The six-week Indiana University study, published in the March issue of American Journal of Audiology, compared outcomes among three groups of patients: one that got a hearing aid that included the services of an audiologist; one that followed an over-the-counter process, choosing a preprogrammd device — in actuality, the same high-end digital pair as the first group — but without a fitting; and a control group that got a professional fitting for a placebo hearing aid that had no amplification.
The subjects were 154 adults, ages 55 to 79, with mild to moderate hearing loss. The researchers compared benefits, including user satisfaction and usage of hearing aids after six weeks.
The researchers found that hearing aids helped both the audiologist group and the OTC group — an important finding that provides “firm evidence that hearing aids do, in fact, provide significant benefit to older adults,” lead author Larry Humes, a professor in the Department of Speech and Hearing Sciences at Indiana University Bloomington, said in a news release.
However, the OTC group was less satisfied with the hearing aids and less likely to purchase them after the trial. About 55 percent of the OTC participants said they were likely to purchase their hearing aids after the trial vs. 81 percent for the audiologist group.
Interestingly, satisfaction significantly increased for patients in the OTC group who opted to continue with an audiologist for a four-week follow-up period after the main trial. More of them also opted to purchase their hearing aids after this added time after initially saying they would not.
Making OTC hearing aids more accessible is a goal of a bill recently introduced by Sens. Elizabeth Warren (D-Mass.) and Chuck Grassley (R-Iowa) authorizing the sale of OTC hearing aids for mild to moderate loss. In an article in JAMA, they wrote: “Increasing access to innovative, low-cost hearing technologies must be part of the policy response to the untreated hearing loss now experienced by millions of Americans.”
The Hearing Loss Association of America (HLAA) also supports the Warren-Grassley bill and issued a call to action to its members to support it. Many members of HLAA have severe to profound hearing loss and would not be candidates for an OTC aid, but as the HLAA statement put it, improving service at the basic end encourages innovative technologies for all types of hearing loss. In addition, the introduction of lower-cost hearing aids and competitive pricing may help bring the cost of all hearing aids down.

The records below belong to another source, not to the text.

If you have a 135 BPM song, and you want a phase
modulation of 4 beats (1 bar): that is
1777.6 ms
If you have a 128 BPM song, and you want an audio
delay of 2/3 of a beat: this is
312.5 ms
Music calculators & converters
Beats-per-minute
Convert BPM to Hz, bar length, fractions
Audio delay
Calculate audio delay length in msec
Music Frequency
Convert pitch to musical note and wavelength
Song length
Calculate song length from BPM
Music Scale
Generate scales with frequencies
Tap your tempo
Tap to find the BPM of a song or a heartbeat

Audiologists who are concerned that OTC hearing aids will put them out of business should take comfort in the study’s findings about the benefits of best practices in audiology. If audiologists get behind OTC hearing aids, it could mean hundreds of thousands more patients needing their services.
This would be good for people with hearing loss, and good for audiologists. And if hearing-aid manufactures get into the low-cost hearing business, it will be good for them as well. The study by Humes and colleagues shows that nobody really has anything to lose by encouraging innovation and competition in hearing aids.